Deixem que isto se entenda.
O destino do Oceano depende de todos nós.
As nossas intervenções dependem do seu apoio.
A segurança alimentar e hídrica está a falhar. As secas e a desertificação estão a aumentar. Este é o início do colapso de uma nação.
Foi neste cenário desolador que eu e a minha companheira nos juntámos ao espetáculo das Sereias. Nas margens movimentadas da praia urbana de Lisboa, com os torsos desnudados, fomos cobertas por uma fina camada de tinta azul e branca, e o rosto da minha companheira iluminou-se quando uma outra sereia transformou a sua aparência. A sensação de estar na comunidade rebelde é uma das mais doces da vida, e apercebi-me de que quando estamos rodeados de espíritos livres e atenciosos, estamos em casa - não importa onde.
Passámos para as nossas posições, colocámos as barbatanas, vestimos coroas de resíduos plásticos lavados e deitámo-nos nos degraus da praia enquanto as redes eram lançadas sobre nós. Transformado num peixe humano em cativeiro, mergulhei num olhar meditativo enquanto o sol carmesim se transformava numa escuridão púrpura. Na minha periferia, conseguia ver os olhares excitados dos espectadores e a objetiva de uma máquina fotográfica.
Mas todos os protestos estão sujeitos a contratempos. Ao fim de 20 minutos, seminus, o frio de uma morte fingida começou a fazer-se sentir - e os nossos apoiantes da Marcha da Água não estavam em lado nenhum. Fizemos uma pausa para comer uma manta e beber uma bebida quente e esperámos ansiosamente por novidades. Todas as marchas devem ser lentas. Faz parte do seu poder. A perturbação e o espetáculo não devem ser apressados. Mas enquanto sentia os meus mamilos a ficarem num tom ainda mais escuro de azul, esperava que esta fosse mais rápida.

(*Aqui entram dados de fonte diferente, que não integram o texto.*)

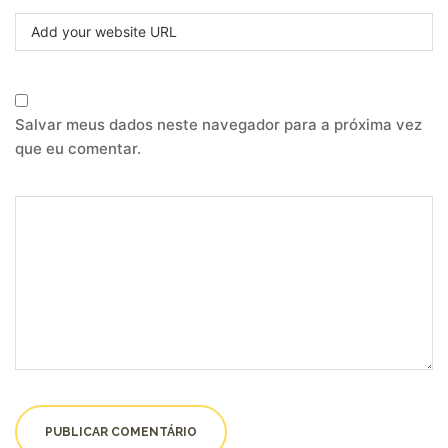
Salvar meus dados neste navegador para a próxima vez
que eu comentar.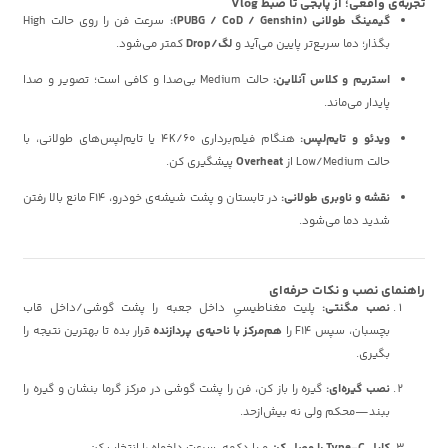
تجربه‌ی واقعی؛ از پابجی تا ضبط Vlog
گیمینگ طولانی (PUBG / CoD / Genshin):
سرعت فن را روی حالت High
بگذار؛ دما سریع‌تر پایین می‌آید و
لگ/Drop
کمتر می‌شود.
استریم و کلاس آنلاین:
حالت Medium بی‌صدا و کافی است؛ تصویر و صدا
پایدار می‌ماند.
ویدئو و تایم‌لپس:
هنگام فیلم‌برداری 4K/60 یا تایم‌لپس‌های طولانی، با
حالت Low/Medium از
Overheat
پیشگیری کن.
نقشه و ناوبری طولانی:
در تابستان و پشت شیشه‌ی خودرو، F14 مانع بالا رفتن
شدید دما می‌شود.
راهنمای نصب و نکات حرفه‌ای
نصب مگنتی:
پلیت مغناطیسیِ داخل جعبه را پشت گوشی/داخل قاب
بچسبان، سپس F14 را
هم‌مرکز با ناحیه‌ی پردازنده
قرار بده تا بهترین نتیجه را
بگیری.
نصب گیره‌ای:
گیره را باز کن، فن را پشت گوشی در مرکز گرما بنشان و گیره را
ببند—محکم ولی نه بیش‌ازحد.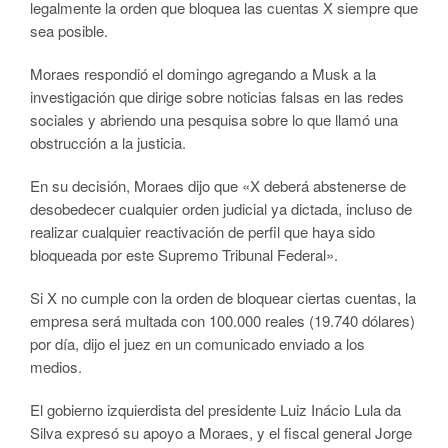
legalmente la orden que bloquea las cuentas X siempre que
sea posible.
Moraes respondió el domingo agregando a Musk a la
investigación que dirige sobre noticias falsas en las redes
sociales y abriendo una pesquisa sobre lo que llamó una
obstrucción a la justicia.
En su decisión, Moraes dijo que «X deberá abstenerse de
desobedecer cualquier orden judicial ya dictada, incluso de
realizar cualquier reactivación de perfil que haya sido
bloqueada por este Supremo Tribunal Federal».
Si X no cumple con la orden de bloquear ciertas cuentas, la
empresa será multada con 100.000 reales (19.740 dólares)
por día, dijo el juez en un comunicado enviado a los
medios.
El gobierno izquierdista del presidente Luiz Inácio Lula da
Silva expresó su apoyo a Moraes, y el fiscal general Jorge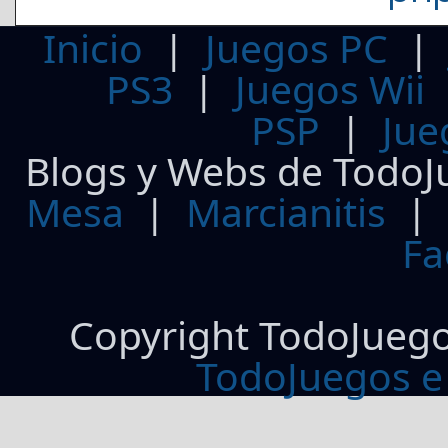
Inicio
|
Juegos PC
PS3
|
Juegos Wii
PSP
|
Jue
Blogs y Webs de TodoJ
Mesa
|
Marcianitis
|
Fa
Copyright TodoJueg
TodoJuegos e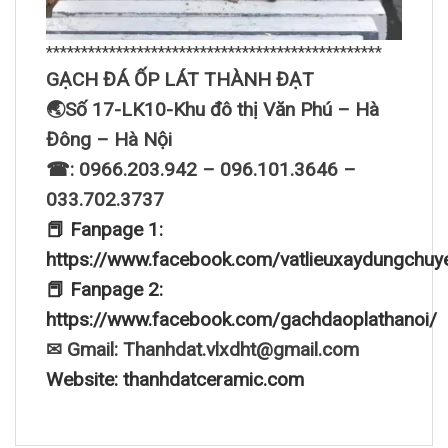
************************************************
GẠCH ĐÁ ỐP LÁT THÀNH ĐẠT
🌏Số 17-LK10-Khu đô thị Văn Phú – Hà
Đông – Hà Nội
☎: 0966.203.942 – 096.101.3646 –
033.702.3737
📕 Fanpage 1:
https://www.facebook.com/vatlieuxaydungchuy
📕 Fanpage 2:
https://www.facebook.com/gachdaoplathanoi/
✉ Gmail: Thanhdat.vlxdht@gmail.com
Website: thanhdatceramic.com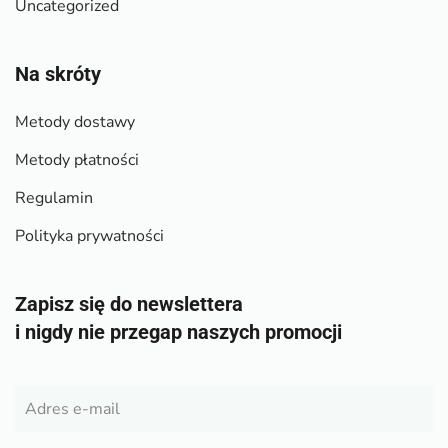
Uncategorized
Na skróty
Metody dostawy
Metody płatności
Regulamin
Polityka prywatności
Zapisz się do newslettera
i nigdy nie przegap naszych promocji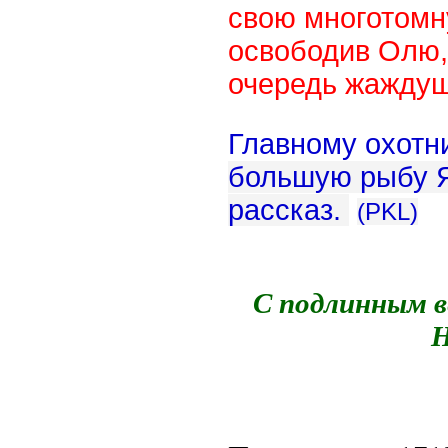
свою многотомн
освободив Олю,
очередь жаждущ
Главному охот
большую рыбу Я
рассказ.
(PKL)
С подлинным в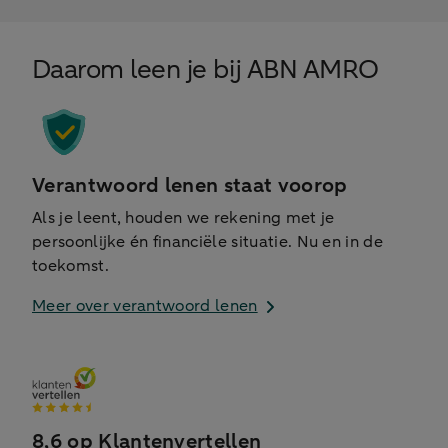
Daarom leen je bij ABN AMRO
Verantwoord lenen staat voorop
Als je leent, houden we rekening met je
persoonlijke én financiële situatie. Nu en in de
toekomst.
Meer over verantwoord lenen
8,6 op Klantenvertellen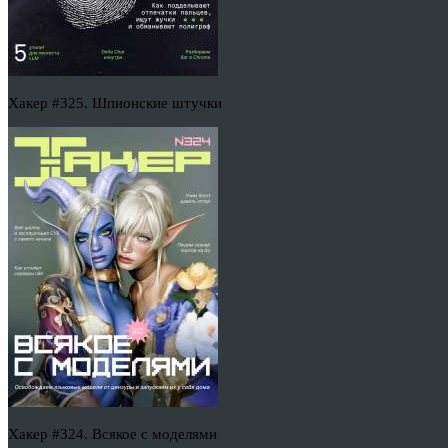
Хакер #325. Шпионские штучки
Хакер #324. Всякое с моделями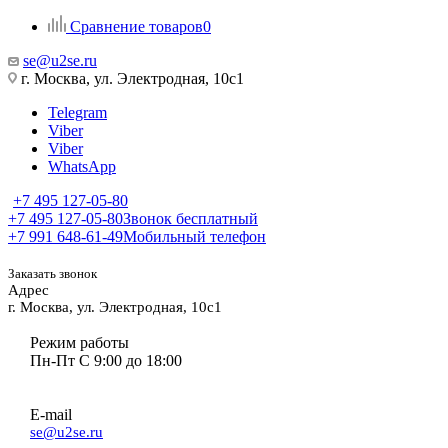
Сравнение товаров
0
se@u2se.ru
г. Москва, ул. Электродная, 10с1
Telegram
Viber
Viber
WhatsApp
+7 495 127-05-80
+7 495 127-05-80
Звонок бесплатный
+7 991 648-61-49
Мобильный телефон
Заказать звонок
Адрес
г. Москва, ул. Электродная, 10с1
Режим работы
Пн-Пт С 9:00 до 18:00
E-mail
se@u2se.ru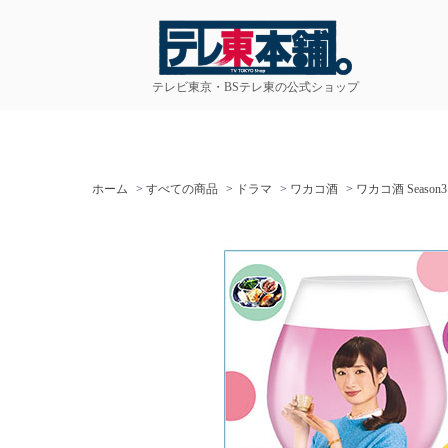
テレビ東京・BSテレ東の公式ショップ
ホーム
>
すべての商品
>
ドラマ
>
ワカコ酒
>
ワカコ酒 Season3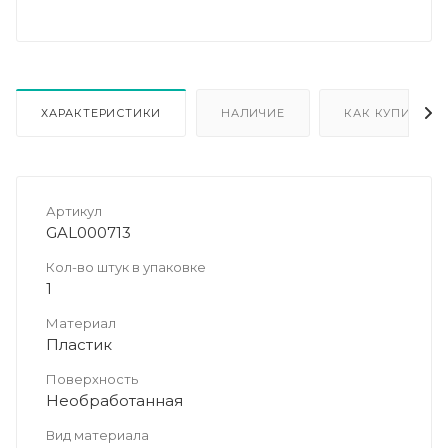
ХАРАКТЕРИСТИКИ
НАЛИЧИЕ
КАК КУПИТЬ
Артикул
GAL000713
Кол-во штук в упаковке
1
Материал
Пластик
Поверхность
Необработанная
Вид материала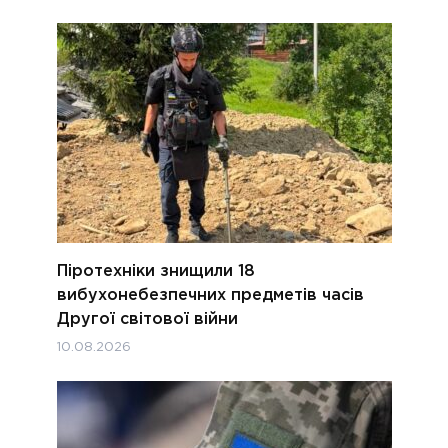
Піротехніки знищили 18
вибухонебезпечних предметів часів
Другої світової війни
10.08.2026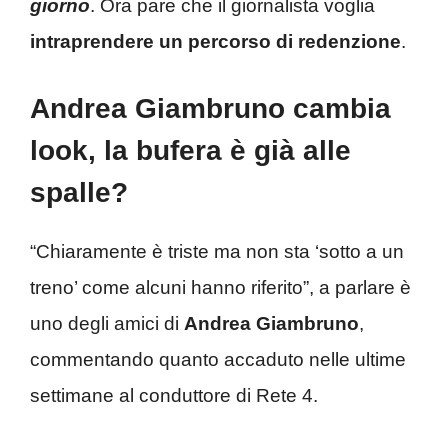
giorno
. Ora pare che il giornalista voglia
intraprendere un percorso di redenzione
.
Andrea Giambruno cambia
look, la bufera è già alle
spalle?
“Chiaramente è triste ma non sta ‘sotto a un
treno’ come alcuni hanno riferito”, a parlare è
uno degli amici di
Andrea Giambruno
,
commentando quanto accaduto nelle ultime
settimane al conduttore di Rete 4.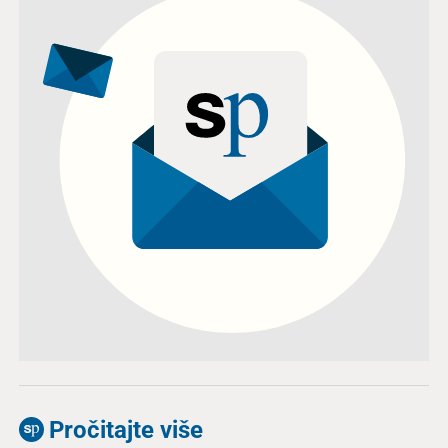
Pročitajte više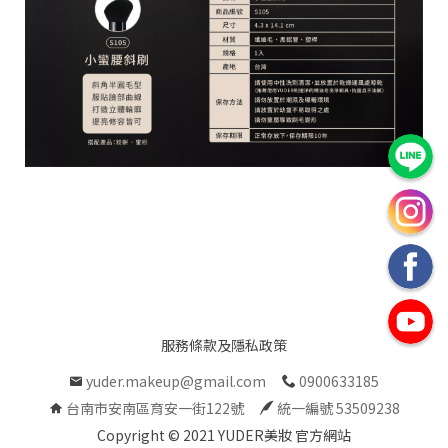
C
o
p
y
r
i
g
h
t
©
2
0
2
1
Y
U
服務條款及隱私政策
D
E
yuder.makeup@gmail.com
0900633185
R
台南市安南區育安一街122號
統一編號 53509238
美
妝
Copyright © 2021 YUDER美妝 官方網站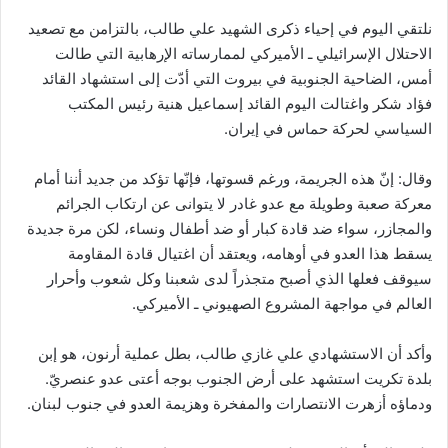
نلتقي اليوم في إحياء ذكرى الشهيد علي طالب، بالتزامن مع تصعيد
الاحتلال الإسرائيلي ـ الأميركي لممارساته الإرهابية التي طالت
أمس، الضاحية الجنوبية في بيروت التي أدّت إلى استشهاد القائد
فؤاد شكر واغتالت اليوم القائد إسماعيل هنية رئيس المكتب
السياسي لحركة حماس في إيران.
وقال: إنّ هذه الجريمة، ورغم قسوتها، فإنّها تؤكد من جديد أننا أمام
معركة صعبة وطويلة مع عدو غادر لا يتوانى عن ارتكاب الجرائم
والمجازر، سواء ضد قادة كبار أو ضد أطفال ونساء، لكن مرة جديدة
يسقط هذا العدو في أوهامه، ويعتقد أن اغتيال قادة المقاومة
سيوقف فعلها الذي أصبح متجذراً لدى شعبنا وكل شعوب وأحرار
العالم في مواجهة المشروع الصهيوني ـ الأميركي.
وأكد أن الاستشهادي علي غازي طالب، بطل عملية أرنون، هو إبن
بلدة تكريت استشهد على أرض الجنوب بوجه أعتى عدو عنصريّ.
ودماؤه أزهرت الانتصارات والمفخرة وهزيمة العدو في جنوب لبنان.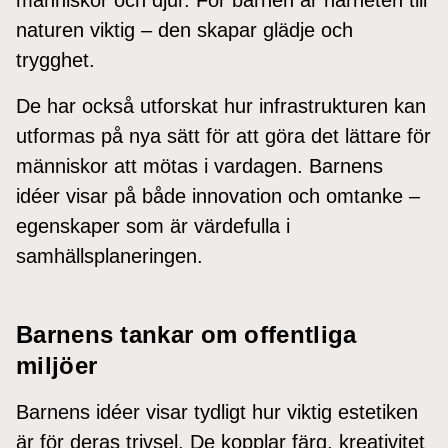
naturen viktig – den skapar glädje och
trygghet.
De har också utforskat hur infrastrukturen kan
utformas på nya sätt för att göra det lättare för
människor att mötas i vardagen. Barnens
idéer visar på både innovation och omtanke –
egenskaper som är värdefulla i
samhällsplaneringen.
Barnens tankar om offentliga
miljöer
Barnens idéer visar tydligt hur viktig estetiken
är för deras trivsel. De kopplar färg, kreativitet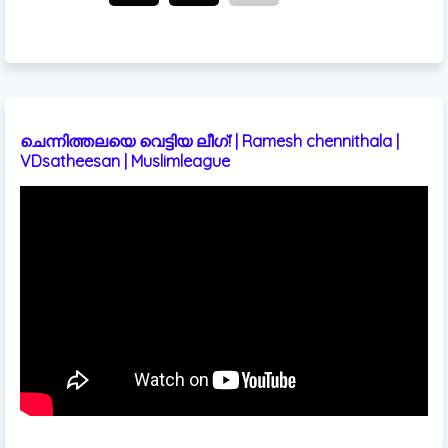
ചെന്നിത്തലയെ വെട്ടിയ ലീഗ്! | Ramesh chennithala |
VDsatheesan | Muslimleague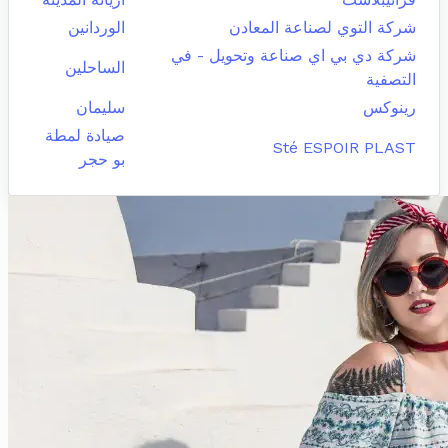
شركة التوي لصناعة المعادن
الوردانين
شركة دي بي اي صناعة وتحويل - في
الساحلين
التصفية
رينوكس
سليمان
صيادة لمطة
Sté ESPOIR PLAST
بو حجر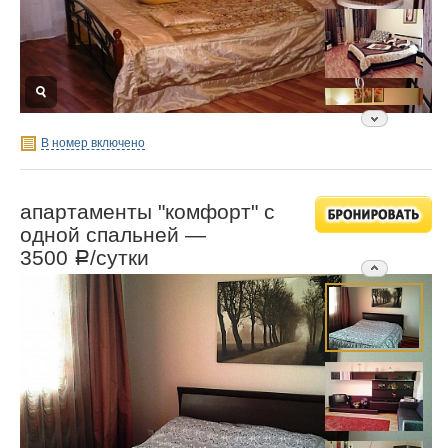
В номер включено
апартаменты "комфорт" с
одной спальней —
3500
/сутки
Р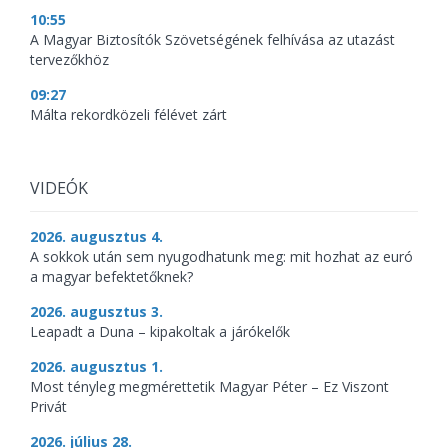
10:55
A Magyar Biztosítók Szövetségének felhívása az utazást
tervezőkhöz
09:27
Málta rekordközeli félévet zárt
VIDEÓK
2026. augusztus 4.
A sokkok után sem nyugodhatunk meg: mit hozhat az euró
a magyar befektetőknek?
2026. augusztus 3.
Leapadt a Duna – kipakoltak a járókelők
2026. augusztus 1.
Most tényleg megmérettetik Magyar Péter – Ez Viszont
Privát
2026. július 28.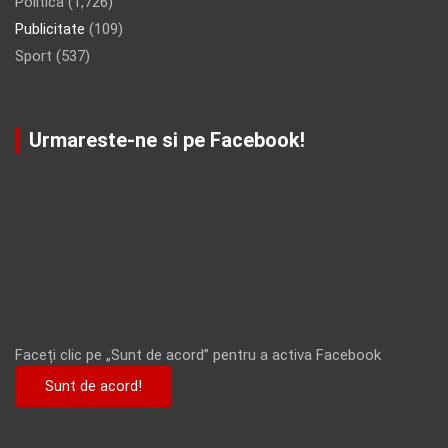
Politica
(1,726)
Publicitate
(109)
Sport
(537)
Urmareste-ne si pe Facebook!
Faceți clic pe „Sunt de acord” pentru a activa Facebook
Sunt de acord!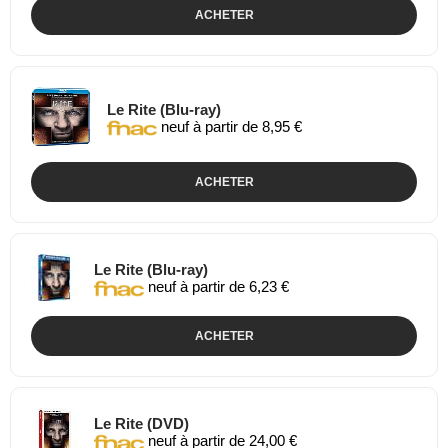
ACHETER
Le Rite (Blu-ray)
neuf à partir de 8,95 €
ACHETER
Le Rite (Blu-ray)
neuf à partir de 6,23 €
ACHETER
Le Rite (DVD)
neuf à partir de 24,00 €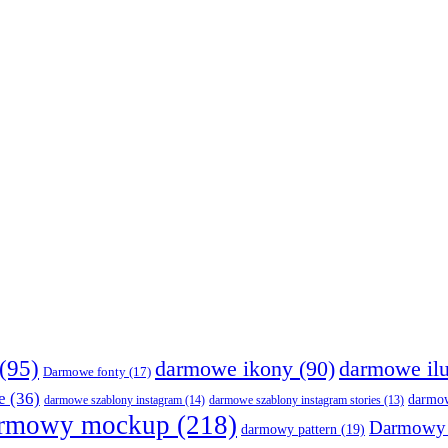
(95)
darmowe ikony
(90)
darmowe ilu
Darmowe fonty
(17)
e
(36)
darmow
darmowe szablony instagram
(14)
darmowe szablony instagram stories
(13)
rmowy mockup
(218)
Darmowy 
darmowy pattern
(19)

O pôr do sol púrpura afunda-se na noite. Os candeeiros da esplanada acenderam-se e o cenário ganhou uma nova atmosfera. Já não éramos apenas os restos frios e mortos de um mar poluído espalhados sob os holofotes da metrópole que nos matou: éramos uma cena de um crime de ecocídio. Foi então que ouvimos o som distante dos tambores - cada batida aproximava-nos da cerimónia. E depois o calor.
Os manifestantes circularam à nossa volta com canções e discursos aquáticos. Declararam que os nossos oceanos são espaços sagrados que devem ser protegidos e honrados, em vez de serem explorados de forma flagrante. O ambiente era relaxante, espiritual e ancestral. Ao encerrarmos com um minuto de silêncio, a palavra saudade veio-me à cabeça. Não existe equivalente em inglês, mas em português significa a saudade melancólica de casa e dos entes queridos.
Oh, como os nossos antepassados marinheiros gritariam para ver o que aconteceu aos seus oceanos. Com os seus gritos imaginários a ecoar no silêncio, levantámo-nos e as minhas preocupações com o regresso da febre desapareceram. O ar tinha adquirido um novo peso. Abraçámo-nos e prestámos uma última homenagem à extensão sem ondas que nos precedia, aproveitando um momento para acarinhar a presença uns dos outros, antes de regressarmos às luzes da cidade, prontos para nos reunirmos e voltarmos a rebelar-nos pela fonte de toda a vida, a água.
Robin Boardman é um estudante de línguas e um dos co-fundadores da Extinction Rebellion. Ajudou a liderar uma campanha bem sucedida para conseguir que a Universidade de Bristol desinvestisse a sua carteira de £2 milhões em combustíveis fósseis e tem sido um porta-voz da XR em vários canais como a BBC, LBC e Sky News. Escreve um blogue sobre mudança social e está atualmente a editar um novo livro sobre a conceção de uma revolução não violenta. Junte-se à sua lista de correio eletrónico se quiser acompanhá-lo nesta missão em: robinboardman.com
O destino do Oceano depende de todos nós.
Informaremos o que estamos a fazer para ajudar.